Tuesday, October 16, 2012

Web Scraping - Open Source .Net Libraries

Nowadays, everyone may need some data from internet for different purposes. Some may need listings of businesses that she have to work with, some may need some book listing that she will sell on her website, some may need entire data of a website, and this may go beyond your imagination. You never know who will need what.

This becomes a major problem and companies or individuals seek for solutions. Here you can guess manual data entry as a solution, indeed it may be a solution but when the problem gets bigger you have to spend that much time on manual data entry. 
There is an alternative solution which is called Web Scraping. Scraping action is accomplished with automated software. In my case, I use .Net and tried several different libraries. I may list them as Watin, WebZinc, HtmlAgilityPack and HtmlAgilityPack's wrapper Fizzler. I will try to explain their differences.

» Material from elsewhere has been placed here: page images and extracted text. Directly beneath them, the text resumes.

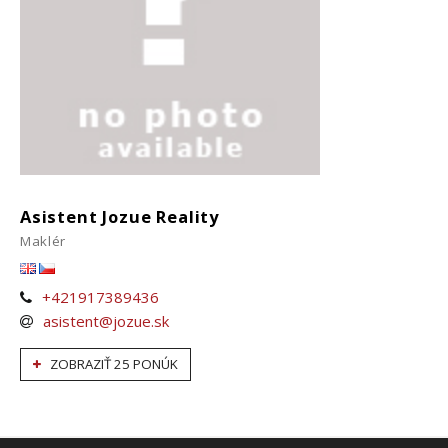
Asistent Jozue Reality
Maklér
+421917389436
asistent@jozue.sk
ZOBRAZIŤ 25 PONÚK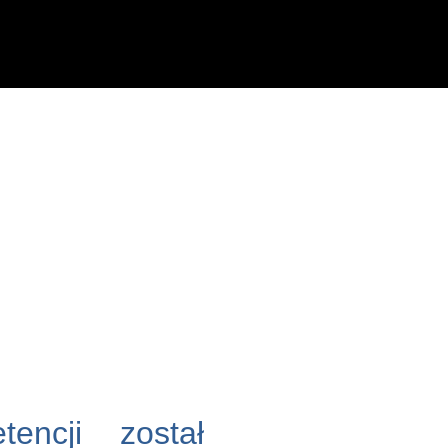
tencji został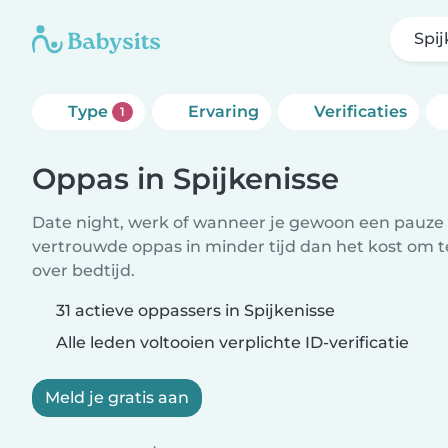
Spij
Type
Ervaring
Verificaties
1
Oppas in Spijkenisse
Date night, werk of wanneer je gewoon een pauze 
vertrouwde oppas in minder tijd dan het kost om 
over bedtijd.
31 actieve oppassers in Spijkenisse
Alle leden voltooien verplichte ID-verificatie
Meld je gratis aan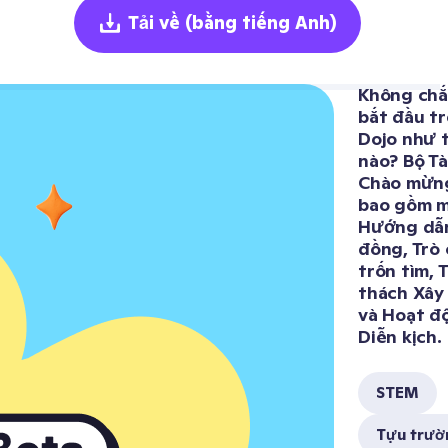
Tải về
(bằng tiếng Anh)
Không chắc
bắt đầu tr
Dojo như t
nào? Bộ Tài
Chào mừng
bao gồm mộ
Hướng dẫn
đồng, Trò 
trốn tìm, T
thách Xây 
và Hoạt độ
Diễn kịch. 
STEM
Tựu trườ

Let me start with WebZinc. I found it when I needed it actually. A former client requested it to be used as main component of scraper application. It is not totally open source but you can use it as free or just buy it for 99$. When you use it for free, it pops up an alert window which requires you to click "OK" each time application runs. WebZinc has ability to visual browsing, which means that it initiates a browser instance and you can see what is going on. It also has non-visual methods which is good for applications which will run simultaneous or on a web server.

Watin is another option for web scraping, which I usually use. It requires you either choose Firefox or IE as visual browser. It basically manages that browser instance so you can check status of web pages and what is going on. You should choose IE which is better since Watin supports Firefox 3.6.28 which is very old. Watin has better documentation than WebZinc since it is very hard to find anything on google about WebZinc. Using Watin convention is simple, it has objects for almost each Html tag like Table, TableRow, TableCell, Form, Div, Button, Image, Para (which is actually p tag), List (ul or ol element), ListItem (li element), etc. Each of these objects have almost same actions like you can simply just call .Click() method to click on that element.

HtmlAgilityPack is the last option that you may use. This is not as functional as Watin, like you have to code a lot to just simply mimic click action of a button. It is good for solid Html text where you do not need to post or get anything via buttons or javascript. It is based on Webclient so you can use proxies easily and just parse the acquired html. It is actually based on XPath to select Html elements. If you have to use HtmlAgilityPack, then you need to use something on top of it, or you have to write your own Wrapper library.

Fizzler uses HtmlAgilityPack at basic level and adds some more functionality to it. But not more functional than HtmlAgilityPack. It adds css selector ability and you easily adapt if you are familiar with javascript.

As a conlusion, I prefer Watin, but in some cases it is not enough or suitable for web scraping. I will write more about Watin on later posts.

Let me know if anything missing or there is a mistake.
Mehmet.